CODA

—Quiero dejar el trabajo en el museo —dice Angélica—. Mi jefa cada vez está más intensa. Vieja desgraciada.

—Pues dale, renuncia —le responde Lorenza.

—Voy a mandar todo pal carajo. Me voy a reinventar. Tú deberías hacer lo mismo.

—¿Puedes creer que siguen sin saber si este muchacho se suicidó o lo mataron los amigos?

—¿Y por qué te importa tanto eso?

—No sé. Bobadas mías.

—Estás obsesionada —vuelve Angélica—. ¿Te puedo decir algo?

—Claro.

—¿Pensar tanto en ese muchacho no será una excusa tuya para evadir la realidad?

—Como psicóloga te morirías de hambre —le contesta Lorenza.

—¡Idiota!

—Idiota tú.

—¿Un martini? —dice Angélica, y se queda mirando a su prima—. Y en tu vida, ¿todo igual?

—…

—¿Te vas a separar al fin? ¿Te decidiste?

—…

—Ay, ¿sabes? Creo que nunca vas a ser capaz.

—Yo a veces creo lo mismo. Es que uno se separa ¿y qué?

—¿Entonces?

Lorenza dice algo incomprensible.

—¿Qué? —pregunta Angélica.

*

Ahí están Nicolás y Lorenza ante dos cafés y una sola porción de papitas en una mesa de aquella cafetería de la sesenta y nueve con once. Los vemos de lejos, borrosos, como quien ve una mentira. Hablan, ríen; apenas si comen, parece. Un hombre y una mujer que puede ser cualquier cosa: un par de amigos, unos hermanos, unos novios, unos esposos. Es más, si la blusa de ella no fuera tan fulgurantemente verde y si los tenis de él no fueran tan blancos, pasarían por los parientes de alguien que están velando en la funeraria de en frente. Transcurre una hora. No, menos. Entonces se levantan, primero él, después ella, y salen a la calle por separado.

Al final toman el mismo taxi.

*

—¿Qué dijiste? —insiste Angélica—. No te entendí—. Llama, entonces, al mesero y le pide los dos martinis.

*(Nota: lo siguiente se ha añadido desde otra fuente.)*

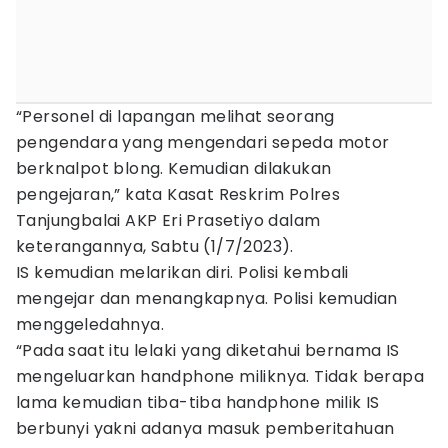
“Personel di lapangan melihat seorang
pengendara yang mengendari sepeda motor
berknalpot blong. Kemudian dilakukan
pengejaran,” kata Kasat Reskrim Polres
Tanjungbalai AKP Eri Prasetiyo dalam
keterangannya, Sabtu (1/7/2023).
IS kemudian melarikan diri. Polisi kembali
mengejar dan menangkapnya. Polisi kemudian
menggeledahnya.
“Pada saat itu lelaki yang diketahui bernama IS
mengeluarkan handphone miliknya. Tidak berapa
lama kemudian tiba-tiba handphone milik IS
berbunyi yakni adanya masuk pemberitahuan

—¿Dije algo? Nada. ¿O sí? —le responde Lorenza, y mira el reloj—. Me tomo este martini y me voy. Solo uno.

—Te vas a mojar.

—¿No escampará ahorita?

—¿Y acaso para dónde vas? ¿Por qué tanto afán?: ¿Jerónimo? ¿Gonza? ¿El trabajo?

—Por todas las anteriores —vuelve Lorenza—. Digamos. —Y aprieta las nalgas.

—Estás rara, prima. ¿Y me enloquecí, o estás usando tacones más altos? Te vi llegar ahorita y vi una mujer altísima. ¿Será que creciste después de vieja?

—Deja la bobada. Te chiflaste.

—¿Y el maquillaje? Tienes algo distinto en la cara.

—Ay, Dios. Hoy estás peor que nunca. Es el mismo maquillaje de toda la vida. Me echo las mismas sombras y el mismo colorete desde que tengo quince años.

—¿Será? Bueno, ahora sí dime: ¿estás mejor?, ¿mejor que la última vez que nos vimos?

—No.

Suena el celular de Angélica. Mientras ella dice sí señora, qué embarrada, usted sabe cómo son los artistas, tienen un genio terrible y ninguno cumple, se lo aseguro, mañana a primera hora arreglamos eso, feliz tarde, que esté bien, Lorenza, pasitico y como embobada, dice: «Ni-co-lás. Ni-co-lás».

Y repite:

—No. No estoy mejor.

Afuera, en medio de un aguacero, comienzan a titilar las primeras luces de diciembre.